Woman Cannot
Fictitious or Not
Woman cannot be strong, or brave, or cunning. Woman cannot be intelligent, master of her craft, lord of her creed. Woman cannot be revolutionary, or first, or free. No, woman is not her own, she is the lives of her children, her community, her civilization. Woman is the lesser, the humble, the suffering, a suffering in which even she can’t be the winner. Man is the true sufferer, man was here first, man laid claim to everything, laid waste to much, and then sat woman in various little prisons of secondary importance.
Goddess is secondary to God, wife secondary to spouse, mother secondary to father. She is the steady earth beneath man’s feet, unchanging unless acted upon, even if one look around would falsify such an idea. She is small, timid, quiet. She sits and waits. But the earth does not wait for anyone, neither does the stream, neither does the storm.
And stories must represent this right? Because woman is not strong, or brave, or cunning. Woman never led an army, or fought for her ideals, or invented, or painted, or sang, or danced, or discovered. Woman cannot. Woman sits and waits, she does what she is told, she is bound by someone else’s duty, that is her role.
But what happens when woman is stronger than man? What happens when she is better, faster, smarter?
The biggest lie ever conceived was in the notion of feminine passivity, in feminine virtues, in femininity itself. Because woman has never sat and waited. Penelope did not sit and wait, Boudicca did not sit and wait, Catherine did not sit and wait, neither did Victoria, nor Elizabeth, nor Abigail, nor Sybil, nor Eva, nor Susan, nor Katherine, nor Sally, nor Christina. No, woman has never been passive. She is the river that cuts through steady rock, the felled tree that sprouts anew. Through every trial and tribulation she rebuilds. Like the sun the coasts across the sky, she rises and falls.

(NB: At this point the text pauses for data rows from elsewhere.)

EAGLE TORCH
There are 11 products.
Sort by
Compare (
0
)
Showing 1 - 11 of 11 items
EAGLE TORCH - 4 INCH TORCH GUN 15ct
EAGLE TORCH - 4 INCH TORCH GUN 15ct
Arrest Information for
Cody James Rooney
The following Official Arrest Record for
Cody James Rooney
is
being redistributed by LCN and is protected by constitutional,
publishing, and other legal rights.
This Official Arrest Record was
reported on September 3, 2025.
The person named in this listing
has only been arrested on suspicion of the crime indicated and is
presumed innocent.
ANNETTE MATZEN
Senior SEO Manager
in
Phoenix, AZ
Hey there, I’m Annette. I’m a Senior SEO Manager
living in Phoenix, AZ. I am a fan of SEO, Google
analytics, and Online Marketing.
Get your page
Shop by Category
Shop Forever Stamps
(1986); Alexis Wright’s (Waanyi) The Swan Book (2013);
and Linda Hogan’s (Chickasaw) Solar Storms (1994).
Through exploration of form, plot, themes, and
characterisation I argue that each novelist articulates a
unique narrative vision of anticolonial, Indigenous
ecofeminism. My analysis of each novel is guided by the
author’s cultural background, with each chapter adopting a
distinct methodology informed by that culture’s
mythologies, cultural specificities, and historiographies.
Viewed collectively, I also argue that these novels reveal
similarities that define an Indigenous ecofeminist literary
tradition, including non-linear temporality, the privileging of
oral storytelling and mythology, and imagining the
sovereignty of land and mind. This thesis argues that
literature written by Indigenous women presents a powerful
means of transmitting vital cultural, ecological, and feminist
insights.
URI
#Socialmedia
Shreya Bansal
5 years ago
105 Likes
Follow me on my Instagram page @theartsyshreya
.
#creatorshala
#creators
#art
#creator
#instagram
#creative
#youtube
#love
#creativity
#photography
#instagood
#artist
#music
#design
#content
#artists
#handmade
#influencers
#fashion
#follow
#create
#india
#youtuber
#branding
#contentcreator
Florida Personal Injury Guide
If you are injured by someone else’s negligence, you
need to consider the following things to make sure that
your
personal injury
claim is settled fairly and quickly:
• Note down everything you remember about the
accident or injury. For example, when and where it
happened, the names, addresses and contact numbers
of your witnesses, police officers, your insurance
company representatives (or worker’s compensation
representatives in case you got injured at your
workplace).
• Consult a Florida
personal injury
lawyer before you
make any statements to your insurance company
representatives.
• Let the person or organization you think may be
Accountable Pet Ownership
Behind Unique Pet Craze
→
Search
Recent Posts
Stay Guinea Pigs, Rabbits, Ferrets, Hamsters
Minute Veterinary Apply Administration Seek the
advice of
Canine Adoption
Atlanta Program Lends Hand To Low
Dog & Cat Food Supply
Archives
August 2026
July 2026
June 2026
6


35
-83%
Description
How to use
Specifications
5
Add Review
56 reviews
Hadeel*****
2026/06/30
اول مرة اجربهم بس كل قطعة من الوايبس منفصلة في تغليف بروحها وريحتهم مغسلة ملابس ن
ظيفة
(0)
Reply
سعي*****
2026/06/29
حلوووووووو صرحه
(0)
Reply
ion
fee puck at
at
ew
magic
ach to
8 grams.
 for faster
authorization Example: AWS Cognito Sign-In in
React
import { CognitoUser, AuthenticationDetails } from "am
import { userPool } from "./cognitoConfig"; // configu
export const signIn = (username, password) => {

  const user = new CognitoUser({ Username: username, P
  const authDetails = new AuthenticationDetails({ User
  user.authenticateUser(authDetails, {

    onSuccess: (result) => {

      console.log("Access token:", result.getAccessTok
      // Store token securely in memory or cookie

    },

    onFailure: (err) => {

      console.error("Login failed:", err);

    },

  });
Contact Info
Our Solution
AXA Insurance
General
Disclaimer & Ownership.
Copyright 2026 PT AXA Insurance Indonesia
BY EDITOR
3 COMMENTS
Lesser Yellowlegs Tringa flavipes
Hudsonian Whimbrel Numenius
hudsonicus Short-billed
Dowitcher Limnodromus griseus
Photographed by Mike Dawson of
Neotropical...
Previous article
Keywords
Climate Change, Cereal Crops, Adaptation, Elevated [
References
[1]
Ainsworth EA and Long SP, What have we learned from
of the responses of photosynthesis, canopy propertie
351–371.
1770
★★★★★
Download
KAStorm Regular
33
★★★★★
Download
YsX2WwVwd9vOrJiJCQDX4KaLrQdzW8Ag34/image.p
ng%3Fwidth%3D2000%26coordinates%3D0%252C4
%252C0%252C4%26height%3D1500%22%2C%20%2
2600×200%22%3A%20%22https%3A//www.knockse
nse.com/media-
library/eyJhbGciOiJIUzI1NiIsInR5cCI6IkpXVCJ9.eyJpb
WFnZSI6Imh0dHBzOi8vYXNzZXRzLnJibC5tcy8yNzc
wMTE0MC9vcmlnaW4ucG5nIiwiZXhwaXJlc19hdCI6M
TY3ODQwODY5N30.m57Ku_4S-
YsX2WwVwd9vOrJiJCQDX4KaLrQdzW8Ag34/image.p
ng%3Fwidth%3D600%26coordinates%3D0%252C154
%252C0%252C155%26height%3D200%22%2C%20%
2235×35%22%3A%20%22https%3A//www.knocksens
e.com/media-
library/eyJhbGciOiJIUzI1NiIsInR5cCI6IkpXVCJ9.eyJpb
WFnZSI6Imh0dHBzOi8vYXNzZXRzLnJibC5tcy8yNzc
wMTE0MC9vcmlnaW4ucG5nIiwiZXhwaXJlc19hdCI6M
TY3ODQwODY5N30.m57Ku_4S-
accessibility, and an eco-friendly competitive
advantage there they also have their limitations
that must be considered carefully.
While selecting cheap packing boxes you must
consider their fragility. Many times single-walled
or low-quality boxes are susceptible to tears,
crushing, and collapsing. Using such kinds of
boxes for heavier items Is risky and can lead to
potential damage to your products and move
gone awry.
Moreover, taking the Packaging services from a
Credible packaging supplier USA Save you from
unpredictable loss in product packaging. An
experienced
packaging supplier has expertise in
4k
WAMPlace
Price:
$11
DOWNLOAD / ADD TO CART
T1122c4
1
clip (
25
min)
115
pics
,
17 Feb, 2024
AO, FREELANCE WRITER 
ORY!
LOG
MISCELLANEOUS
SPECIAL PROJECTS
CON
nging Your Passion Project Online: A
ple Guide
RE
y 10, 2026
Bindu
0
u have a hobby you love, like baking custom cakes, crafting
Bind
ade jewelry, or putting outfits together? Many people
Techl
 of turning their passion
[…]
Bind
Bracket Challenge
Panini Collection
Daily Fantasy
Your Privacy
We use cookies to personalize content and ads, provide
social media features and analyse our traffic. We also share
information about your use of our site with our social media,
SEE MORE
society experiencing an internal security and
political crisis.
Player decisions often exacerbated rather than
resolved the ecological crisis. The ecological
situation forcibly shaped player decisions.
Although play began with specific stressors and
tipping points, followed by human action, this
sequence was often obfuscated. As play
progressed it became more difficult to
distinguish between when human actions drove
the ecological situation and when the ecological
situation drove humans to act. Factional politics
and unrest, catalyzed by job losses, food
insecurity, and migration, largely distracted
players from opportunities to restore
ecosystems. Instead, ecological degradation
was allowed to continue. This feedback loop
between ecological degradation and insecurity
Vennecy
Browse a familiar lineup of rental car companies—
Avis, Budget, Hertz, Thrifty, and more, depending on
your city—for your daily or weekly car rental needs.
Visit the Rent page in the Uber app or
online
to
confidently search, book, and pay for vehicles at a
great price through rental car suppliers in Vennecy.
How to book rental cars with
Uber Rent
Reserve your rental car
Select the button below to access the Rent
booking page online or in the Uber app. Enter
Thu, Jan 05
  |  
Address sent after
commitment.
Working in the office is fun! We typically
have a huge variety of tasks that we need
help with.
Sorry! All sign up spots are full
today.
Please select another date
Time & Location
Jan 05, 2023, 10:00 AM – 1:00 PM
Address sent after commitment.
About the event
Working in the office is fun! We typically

And yet, woman cannot. Even if she is fictitious, even if she is supernatural, even if she is deity herself. For her immeasurable power must always come second, because of man.
-Pythia



Also, I forgot to make this comment on one of your earlier posts, but something I've always hated about how we write women is that we're unable to see how clever some women can be. In anime, when we write the young male protagonist, we write him understanding that he's leagues above the rest of men. We don't write our protagonist like the average man. We understand that this man is fully capable of doing what the supermajority of men cannot. But when we write women, we write the average woman. It's as if most people don't want to see an exceptional woman. And we never write about how clever women can be at bending reality to their will without force.
One of the best examples I've seen is actually in Game of Thrones, in the Tyrell family and even Sansa Stark. The Tyrells show how a family can use charm, intelligence, and ingenuity to advance their own cause. Olenna is as much a kingslayer as Jaime Lannister. Margaery is the only person able to tame the mad king, Joffrey.
I also remember a movie I watched about a woman who married a farmer because she'd had a child out of wedlock, set during World War II. A naive Japanese girl falls in love with a prisoner of war and brings him to the woman's house. If the main character in that moment had been her husband, a man, a fight would have broken out. But she knew she couldn't physically take on a man. So what did she do? She told him to go upstairs and change into her husband's clothes, and while he did that, she drained the extra fuel from their truck. As he drove off, she called the police and told them a prisoner of war had escaped, broken into her husband's house, and stolen his clothes, and that based on how much fuel should be in the car, he'd be in roughly this location. She captured him without capturing him. And if these female characters are unrealistic, most male protagonist are unrealistic as well.
That's what I've always hated about how we write female characters. In movies, they're meant to be far more clever than men, far more conniving, meant to approach a battle in a way men cannot, but we never seem able to write these characters well. And maybe it's because of how lazily we write in general. We fill our movies with action scenes, so we end up writing petite women overcoming ridiculously large men. But in a world where so much can be carried by dialogue, where we can actually inhabit and understand our characters' motivations, I don't know why we can't have intelligent, compelling, unique women navigating the world through their wits. I don't watch Naruto, thinking every man could be Naruto. Most men are Kiba.
And lastly, I think we've lost the plot on archetypal female characters. Take Fairy Tail. You have Erza Scarlet, the archetypal older sister who keeps the entire guild in line. You have Lucy, the archetypal romantic lead, the girl in class with you. And you have Wendy, the archetypal little sister. And in that guild, everyone is actually a family. One of the problems with the way we write characters today is that for a lot of modern audiences, the female character can only truly exist as the romantic lead. Not the big sister who is formidable, authoritative, and guides the entire process the way Erza does. Not the little sister who exists as a kind of emotional framework for the entire story the way Wendy does.